A system designed for women?
A new report from the drug treatment agency We are with you (@wearewithyou) explores the type of support available to women who use drugs, their experiences of treatment and ultimately, how services can be improved to support these women. The research draws on interviews with women who have accessed drug treatment services, roundtable discussions with frontline staff, a survey of relevant third sector organisations, interviews with experts in the drug treatment field and Freedom of Information Act requests to local authorities to understand the nature of service provision in their locality.
The report argues that drug-related problems unique to women have received insufficient attention in research and that women are held back from getting support by a system that often lacks the capacity and flexibility to cater for their needs. It sets out a series of recommendations for services, commissioners and policymakers to create more accessible and welcoming environments for women.
The research
The research was split into two parts, a quantitative section scoping the level of mainstream versus specialist women-only support and treatment at a local level, and picking up trends from the response to surveys conducted with third-sector organisations. The qualitative part of this research focused on 1 on 1 interviews, roundtables, surveys and literature reviews.
The quantitative research found there was a wide variation in what services local authorities provided for women who use drugs. Some areas reported an extensive and comprehensive list of interventions catering to different demographics of women, in a variety of community and clinical settings. Other local authorities had very little special provisions to engage women who use drugs.
The qualitative research which focused on engaging women with lived experience and staff that worked with them, heard many key issues and themes repeatedly raised. Interviewees talked about how women use drugs differently to men. While trauma is a big factor in both male and female substance use, relationships with a partner play a much larger role in women’s drug use. Women were more likely to be introduced to drugs by a partner, while men were more likely to be introduced by a friend. Women’s use often began out of “necessity”, as a coping mechanism, whereas we know men are more likely to first use drugs recreationally. We also heard how women were more likely to progress from first use to problematic use more quickly, a process known as ‘telescoping’.
Though women make up a much higher proportion of front-line staff working at drug services, women who use these services are underrepresented in data and research around drug use and drug treatment populations. Drug use and problems unique to women have received insufficient attention in research.
Access to services
The researchers also report how treatment services can be a daunting prospect for many women. For women with experience of domestic abuse, male-dominated services were often intimidating. Men are nearly twice as likely as women to have used drugs, and make up around three quarters of the drug treatment population in England. With much of the treatment system taken up by male long-term opiate users, the capacity to develop expertise and services to meet the needs of women, and the diversity of needs within the female population is limited.

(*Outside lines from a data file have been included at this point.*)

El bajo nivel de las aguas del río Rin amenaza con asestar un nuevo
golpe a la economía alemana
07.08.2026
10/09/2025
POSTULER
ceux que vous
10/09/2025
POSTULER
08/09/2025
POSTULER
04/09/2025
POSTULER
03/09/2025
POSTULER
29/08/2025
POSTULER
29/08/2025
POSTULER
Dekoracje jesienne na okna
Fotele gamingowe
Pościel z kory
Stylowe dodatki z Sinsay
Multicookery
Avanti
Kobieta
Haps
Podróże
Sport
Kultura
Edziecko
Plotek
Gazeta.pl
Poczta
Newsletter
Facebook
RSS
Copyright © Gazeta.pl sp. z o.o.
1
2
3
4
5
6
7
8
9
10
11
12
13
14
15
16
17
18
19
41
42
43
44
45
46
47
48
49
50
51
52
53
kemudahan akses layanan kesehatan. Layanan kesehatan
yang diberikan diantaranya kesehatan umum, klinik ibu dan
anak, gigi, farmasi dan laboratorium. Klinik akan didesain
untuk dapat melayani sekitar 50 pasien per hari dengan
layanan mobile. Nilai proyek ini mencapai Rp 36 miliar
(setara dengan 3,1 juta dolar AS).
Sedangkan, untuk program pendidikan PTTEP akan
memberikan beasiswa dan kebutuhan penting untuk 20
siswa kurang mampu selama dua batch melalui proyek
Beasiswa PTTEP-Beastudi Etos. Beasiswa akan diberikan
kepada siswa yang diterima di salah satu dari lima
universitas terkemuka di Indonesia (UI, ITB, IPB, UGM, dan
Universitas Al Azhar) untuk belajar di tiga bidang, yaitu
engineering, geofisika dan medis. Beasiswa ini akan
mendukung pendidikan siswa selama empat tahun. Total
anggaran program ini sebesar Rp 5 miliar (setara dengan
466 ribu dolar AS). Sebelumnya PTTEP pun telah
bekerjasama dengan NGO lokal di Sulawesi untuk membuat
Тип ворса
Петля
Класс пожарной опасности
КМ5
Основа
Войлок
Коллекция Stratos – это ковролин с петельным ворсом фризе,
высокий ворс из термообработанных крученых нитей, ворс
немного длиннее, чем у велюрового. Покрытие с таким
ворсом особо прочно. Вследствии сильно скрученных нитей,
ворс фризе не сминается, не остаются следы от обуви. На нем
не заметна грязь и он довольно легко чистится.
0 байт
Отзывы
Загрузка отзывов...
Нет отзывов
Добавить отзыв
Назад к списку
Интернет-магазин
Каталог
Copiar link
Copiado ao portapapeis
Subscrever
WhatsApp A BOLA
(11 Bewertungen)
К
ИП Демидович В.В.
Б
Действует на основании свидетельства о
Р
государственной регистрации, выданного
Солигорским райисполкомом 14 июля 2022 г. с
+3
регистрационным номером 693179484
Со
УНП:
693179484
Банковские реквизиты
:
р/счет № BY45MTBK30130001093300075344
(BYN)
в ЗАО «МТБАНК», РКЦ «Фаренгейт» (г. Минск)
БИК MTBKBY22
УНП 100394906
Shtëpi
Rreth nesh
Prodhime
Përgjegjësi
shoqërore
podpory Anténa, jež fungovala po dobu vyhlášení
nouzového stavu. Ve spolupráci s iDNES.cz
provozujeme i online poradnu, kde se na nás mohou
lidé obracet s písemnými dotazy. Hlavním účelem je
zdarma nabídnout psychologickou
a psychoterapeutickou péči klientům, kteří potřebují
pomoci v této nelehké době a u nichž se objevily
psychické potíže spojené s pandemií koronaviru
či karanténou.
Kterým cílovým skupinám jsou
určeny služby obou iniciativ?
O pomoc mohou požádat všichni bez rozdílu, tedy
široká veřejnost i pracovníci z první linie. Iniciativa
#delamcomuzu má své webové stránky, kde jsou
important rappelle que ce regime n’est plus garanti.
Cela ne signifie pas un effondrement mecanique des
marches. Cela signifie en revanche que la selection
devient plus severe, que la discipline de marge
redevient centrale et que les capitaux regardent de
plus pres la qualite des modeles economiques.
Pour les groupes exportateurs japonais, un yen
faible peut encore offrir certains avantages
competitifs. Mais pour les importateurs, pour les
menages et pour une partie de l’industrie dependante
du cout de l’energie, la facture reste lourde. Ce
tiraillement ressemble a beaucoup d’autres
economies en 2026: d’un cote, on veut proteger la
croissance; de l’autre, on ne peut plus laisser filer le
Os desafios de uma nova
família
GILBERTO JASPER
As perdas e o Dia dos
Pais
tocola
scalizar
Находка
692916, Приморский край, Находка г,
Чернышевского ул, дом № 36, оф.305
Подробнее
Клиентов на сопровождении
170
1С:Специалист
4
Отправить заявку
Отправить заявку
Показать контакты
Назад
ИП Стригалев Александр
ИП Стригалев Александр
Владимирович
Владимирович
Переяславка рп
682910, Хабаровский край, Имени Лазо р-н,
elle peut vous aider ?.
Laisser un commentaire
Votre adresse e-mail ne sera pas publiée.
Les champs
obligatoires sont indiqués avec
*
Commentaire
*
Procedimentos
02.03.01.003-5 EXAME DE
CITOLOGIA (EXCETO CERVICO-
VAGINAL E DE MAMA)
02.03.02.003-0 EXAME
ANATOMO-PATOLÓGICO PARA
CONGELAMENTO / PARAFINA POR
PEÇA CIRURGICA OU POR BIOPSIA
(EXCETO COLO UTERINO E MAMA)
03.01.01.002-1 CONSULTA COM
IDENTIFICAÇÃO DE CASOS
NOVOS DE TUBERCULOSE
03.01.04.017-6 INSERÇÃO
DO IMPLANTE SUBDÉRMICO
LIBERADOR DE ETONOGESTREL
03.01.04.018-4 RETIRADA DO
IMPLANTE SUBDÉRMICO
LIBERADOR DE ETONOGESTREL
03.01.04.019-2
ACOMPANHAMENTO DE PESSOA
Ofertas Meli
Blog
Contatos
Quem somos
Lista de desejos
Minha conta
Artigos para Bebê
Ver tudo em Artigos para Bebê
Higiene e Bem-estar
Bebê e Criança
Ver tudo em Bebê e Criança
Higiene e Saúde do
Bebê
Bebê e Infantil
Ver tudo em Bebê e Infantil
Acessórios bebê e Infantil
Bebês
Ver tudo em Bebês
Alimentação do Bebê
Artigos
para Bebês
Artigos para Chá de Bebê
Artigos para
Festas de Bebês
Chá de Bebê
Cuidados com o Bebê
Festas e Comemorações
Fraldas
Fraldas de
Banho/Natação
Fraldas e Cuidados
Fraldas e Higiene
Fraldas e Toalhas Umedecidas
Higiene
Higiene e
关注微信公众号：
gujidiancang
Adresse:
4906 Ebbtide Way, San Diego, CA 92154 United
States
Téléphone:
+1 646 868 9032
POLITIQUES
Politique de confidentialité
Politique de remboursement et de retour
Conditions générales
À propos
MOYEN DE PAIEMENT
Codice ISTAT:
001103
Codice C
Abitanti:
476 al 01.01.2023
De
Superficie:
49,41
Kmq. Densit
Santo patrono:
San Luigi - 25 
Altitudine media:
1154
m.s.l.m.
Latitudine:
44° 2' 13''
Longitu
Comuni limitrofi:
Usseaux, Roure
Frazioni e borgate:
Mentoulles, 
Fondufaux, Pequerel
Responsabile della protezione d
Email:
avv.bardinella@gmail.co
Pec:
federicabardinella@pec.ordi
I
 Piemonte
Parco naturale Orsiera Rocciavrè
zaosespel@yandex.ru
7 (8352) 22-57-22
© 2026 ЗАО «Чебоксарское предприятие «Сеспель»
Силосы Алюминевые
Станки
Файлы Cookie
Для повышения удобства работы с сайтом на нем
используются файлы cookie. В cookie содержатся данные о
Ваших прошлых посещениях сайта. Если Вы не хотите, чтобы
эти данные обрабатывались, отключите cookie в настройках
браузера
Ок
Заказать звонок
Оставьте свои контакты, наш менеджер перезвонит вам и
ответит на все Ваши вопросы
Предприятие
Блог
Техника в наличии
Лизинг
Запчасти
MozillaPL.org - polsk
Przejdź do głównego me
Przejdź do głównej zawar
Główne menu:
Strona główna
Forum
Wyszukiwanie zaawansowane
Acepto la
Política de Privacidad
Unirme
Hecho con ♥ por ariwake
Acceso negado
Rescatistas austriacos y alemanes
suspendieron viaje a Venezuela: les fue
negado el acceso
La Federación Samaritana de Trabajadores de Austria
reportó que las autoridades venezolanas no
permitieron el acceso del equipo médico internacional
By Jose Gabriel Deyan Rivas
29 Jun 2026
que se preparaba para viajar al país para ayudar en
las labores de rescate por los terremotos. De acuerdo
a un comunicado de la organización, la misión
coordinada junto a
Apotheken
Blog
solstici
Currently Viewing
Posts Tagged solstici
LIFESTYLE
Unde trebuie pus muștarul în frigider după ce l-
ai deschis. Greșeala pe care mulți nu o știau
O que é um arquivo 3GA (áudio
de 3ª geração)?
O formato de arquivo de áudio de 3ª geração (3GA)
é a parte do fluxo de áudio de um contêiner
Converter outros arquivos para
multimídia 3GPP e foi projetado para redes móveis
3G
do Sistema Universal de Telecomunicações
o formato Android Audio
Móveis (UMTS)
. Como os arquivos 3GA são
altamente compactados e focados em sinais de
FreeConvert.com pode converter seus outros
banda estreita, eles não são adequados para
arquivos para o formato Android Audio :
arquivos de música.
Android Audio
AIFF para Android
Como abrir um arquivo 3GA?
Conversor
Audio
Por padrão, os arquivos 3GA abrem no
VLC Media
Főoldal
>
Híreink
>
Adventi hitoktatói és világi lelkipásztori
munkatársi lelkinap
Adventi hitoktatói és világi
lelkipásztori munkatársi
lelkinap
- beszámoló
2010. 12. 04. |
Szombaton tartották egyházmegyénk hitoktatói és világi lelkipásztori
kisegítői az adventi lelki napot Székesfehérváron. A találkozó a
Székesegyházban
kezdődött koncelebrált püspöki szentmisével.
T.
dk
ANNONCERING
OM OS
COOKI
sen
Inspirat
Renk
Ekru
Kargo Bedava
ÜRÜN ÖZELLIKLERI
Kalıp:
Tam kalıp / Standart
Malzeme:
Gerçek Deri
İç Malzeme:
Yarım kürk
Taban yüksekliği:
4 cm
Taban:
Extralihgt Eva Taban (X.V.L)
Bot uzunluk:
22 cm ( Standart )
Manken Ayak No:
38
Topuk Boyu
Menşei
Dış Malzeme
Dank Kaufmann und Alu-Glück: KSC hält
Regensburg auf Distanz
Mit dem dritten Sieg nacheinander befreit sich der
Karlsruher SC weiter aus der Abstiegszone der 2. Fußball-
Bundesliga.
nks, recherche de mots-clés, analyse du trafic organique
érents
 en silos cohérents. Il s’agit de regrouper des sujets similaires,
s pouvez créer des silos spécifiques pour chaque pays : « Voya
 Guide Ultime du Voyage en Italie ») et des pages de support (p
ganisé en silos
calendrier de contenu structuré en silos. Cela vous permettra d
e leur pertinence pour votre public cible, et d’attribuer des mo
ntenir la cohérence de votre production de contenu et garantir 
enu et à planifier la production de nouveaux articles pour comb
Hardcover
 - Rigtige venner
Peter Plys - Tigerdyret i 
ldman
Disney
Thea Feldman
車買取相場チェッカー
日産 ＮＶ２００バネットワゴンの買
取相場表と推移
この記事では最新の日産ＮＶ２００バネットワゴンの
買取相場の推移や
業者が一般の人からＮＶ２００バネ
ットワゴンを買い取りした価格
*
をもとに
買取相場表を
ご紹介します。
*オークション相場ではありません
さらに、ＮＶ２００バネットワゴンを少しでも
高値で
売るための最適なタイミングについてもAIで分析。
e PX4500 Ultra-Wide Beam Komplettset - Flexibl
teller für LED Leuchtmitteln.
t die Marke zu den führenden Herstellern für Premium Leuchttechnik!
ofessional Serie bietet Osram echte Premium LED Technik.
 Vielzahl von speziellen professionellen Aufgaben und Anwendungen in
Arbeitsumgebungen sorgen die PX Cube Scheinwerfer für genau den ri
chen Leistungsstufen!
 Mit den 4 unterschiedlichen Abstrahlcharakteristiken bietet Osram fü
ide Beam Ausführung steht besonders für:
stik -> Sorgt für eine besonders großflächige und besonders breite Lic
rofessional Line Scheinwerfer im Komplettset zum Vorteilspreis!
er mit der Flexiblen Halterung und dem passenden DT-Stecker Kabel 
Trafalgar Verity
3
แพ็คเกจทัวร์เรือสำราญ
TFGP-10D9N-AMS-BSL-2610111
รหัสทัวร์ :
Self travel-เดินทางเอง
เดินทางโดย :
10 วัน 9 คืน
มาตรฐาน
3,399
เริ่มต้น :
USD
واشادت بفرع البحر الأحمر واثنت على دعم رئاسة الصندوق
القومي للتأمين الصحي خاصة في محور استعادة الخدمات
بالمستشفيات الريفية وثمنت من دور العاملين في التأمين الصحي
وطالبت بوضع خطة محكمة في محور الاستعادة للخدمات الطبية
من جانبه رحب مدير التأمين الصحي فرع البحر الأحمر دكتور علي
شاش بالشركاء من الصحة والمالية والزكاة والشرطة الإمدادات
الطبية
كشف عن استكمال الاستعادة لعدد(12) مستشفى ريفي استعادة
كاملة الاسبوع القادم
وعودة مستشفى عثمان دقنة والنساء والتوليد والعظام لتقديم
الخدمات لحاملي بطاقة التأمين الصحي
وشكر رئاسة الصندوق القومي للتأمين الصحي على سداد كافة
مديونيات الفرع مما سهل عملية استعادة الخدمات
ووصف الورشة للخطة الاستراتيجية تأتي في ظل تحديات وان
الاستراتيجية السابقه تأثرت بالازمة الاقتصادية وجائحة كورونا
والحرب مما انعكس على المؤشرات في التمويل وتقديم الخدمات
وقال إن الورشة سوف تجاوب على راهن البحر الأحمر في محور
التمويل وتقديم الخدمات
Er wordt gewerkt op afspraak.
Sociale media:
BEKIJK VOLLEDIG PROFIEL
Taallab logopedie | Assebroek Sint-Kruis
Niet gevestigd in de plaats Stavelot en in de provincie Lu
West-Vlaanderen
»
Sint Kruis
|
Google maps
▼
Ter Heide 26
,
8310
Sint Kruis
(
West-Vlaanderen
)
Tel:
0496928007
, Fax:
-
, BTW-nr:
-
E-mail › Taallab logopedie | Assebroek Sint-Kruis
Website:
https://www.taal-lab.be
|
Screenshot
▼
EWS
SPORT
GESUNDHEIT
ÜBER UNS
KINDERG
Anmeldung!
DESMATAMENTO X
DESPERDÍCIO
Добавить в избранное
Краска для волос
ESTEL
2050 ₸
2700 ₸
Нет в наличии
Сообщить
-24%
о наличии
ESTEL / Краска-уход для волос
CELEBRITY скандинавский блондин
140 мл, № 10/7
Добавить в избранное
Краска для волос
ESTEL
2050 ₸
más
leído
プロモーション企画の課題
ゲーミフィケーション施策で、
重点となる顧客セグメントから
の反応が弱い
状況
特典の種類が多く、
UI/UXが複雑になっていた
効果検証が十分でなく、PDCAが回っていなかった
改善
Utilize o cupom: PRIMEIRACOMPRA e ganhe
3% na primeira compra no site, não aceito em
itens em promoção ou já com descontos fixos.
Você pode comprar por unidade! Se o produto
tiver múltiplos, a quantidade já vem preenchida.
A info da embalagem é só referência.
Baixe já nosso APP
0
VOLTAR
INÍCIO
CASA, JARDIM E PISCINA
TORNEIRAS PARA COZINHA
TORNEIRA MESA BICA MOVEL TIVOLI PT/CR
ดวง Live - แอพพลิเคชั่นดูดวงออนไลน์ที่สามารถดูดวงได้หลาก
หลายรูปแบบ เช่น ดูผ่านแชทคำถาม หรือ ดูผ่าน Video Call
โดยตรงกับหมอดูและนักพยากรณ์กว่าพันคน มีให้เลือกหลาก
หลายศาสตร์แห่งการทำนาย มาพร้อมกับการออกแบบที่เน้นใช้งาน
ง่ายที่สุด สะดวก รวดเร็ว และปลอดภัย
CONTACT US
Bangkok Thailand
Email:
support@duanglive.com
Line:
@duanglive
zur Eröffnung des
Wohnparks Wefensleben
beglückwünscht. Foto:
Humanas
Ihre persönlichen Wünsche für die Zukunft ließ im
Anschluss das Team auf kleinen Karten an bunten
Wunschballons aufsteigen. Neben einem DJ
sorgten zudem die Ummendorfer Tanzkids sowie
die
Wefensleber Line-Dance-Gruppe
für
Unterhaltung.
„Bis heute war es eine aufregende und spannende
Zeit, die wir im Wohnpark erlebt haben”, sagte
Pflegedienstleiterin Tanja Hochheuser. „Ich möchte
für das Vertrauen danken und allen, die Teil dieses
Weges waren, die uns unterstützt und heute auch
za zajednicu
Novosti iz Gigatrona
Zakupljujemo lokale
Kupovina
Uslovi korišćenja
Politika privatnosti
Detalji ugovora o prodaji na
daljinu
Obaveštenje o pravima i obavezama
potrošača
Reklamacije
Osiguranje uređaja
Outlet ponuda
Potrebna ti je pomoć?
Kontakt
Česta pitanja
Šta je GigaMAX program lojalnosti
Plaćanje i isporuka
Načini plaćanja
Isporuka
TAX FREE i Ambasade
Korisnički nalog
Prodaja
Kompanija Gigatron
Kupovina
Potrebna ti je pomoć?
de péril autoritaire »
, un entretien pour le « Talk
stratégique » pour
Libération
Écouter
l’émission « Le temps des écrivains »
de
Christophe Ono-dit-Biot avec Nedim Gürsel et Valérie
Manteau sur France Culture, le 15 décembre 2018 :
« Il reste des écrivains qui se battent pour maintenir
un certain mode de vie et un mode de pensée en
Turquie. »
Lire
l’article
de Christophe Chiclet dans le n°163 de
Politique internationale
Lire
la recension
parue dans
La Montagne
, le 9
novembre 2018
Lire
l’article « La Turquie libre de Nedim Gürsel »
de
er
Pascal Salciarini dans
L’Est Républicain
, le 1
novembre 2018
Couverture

Drug using communities are often small and it is common for women to have been in group settings with a former partner or abuser. Women who have experienced domestic abuse are eight times more likely to develop an issue with drugs than those who haven’t.
Recommendations
The report concludes with a set of recommendations for policy makers, local authorities and service providers. I have reproduced the list of recommendations for this last group below:
- involve women with lived experience in service design, delivery and evaluation
- ensure service branding is visually engaging for women and that their physical spaces are flexible, appropriate, welcoming and engaging
- provide appropriate staff training to ensure women’s needs are understood, they are provided the correct treatment pathway, and offered female-specific interventions (women’s group meetings, assessments, appointments, and other interventions (such as mental health/trauma, families and relationships support), in community settings (where possible)
- provide the option of having a female key-worker
- ensure treatment services are child and family sensitive, and can support women who need additional household and parenting support
- adopt a flexible, mixed-model of service delivery, including both digital and in-person treatment and offering choice in how women engage with services
- ensure the most experienced recovery workers are working with the women with the most intensive needs and have reduced caseloads
- improve partnership working with statutory services, including social services, police, and primary care
- improve partnership working with Black, Asian and ethnic minority community groups and organisations in order to engage women from those communities
- provide a comprehensive training programme for staff on issues relating to women who use drugs, including trauma-informed treatments
- increase the provision of mental health treatment accessible to women who use drugs
- ensure service providers have representative levels of female leadership in management roles
Thanks to Rosie Sun for kind permission to use the header image in this post which was previously published on Unsplash.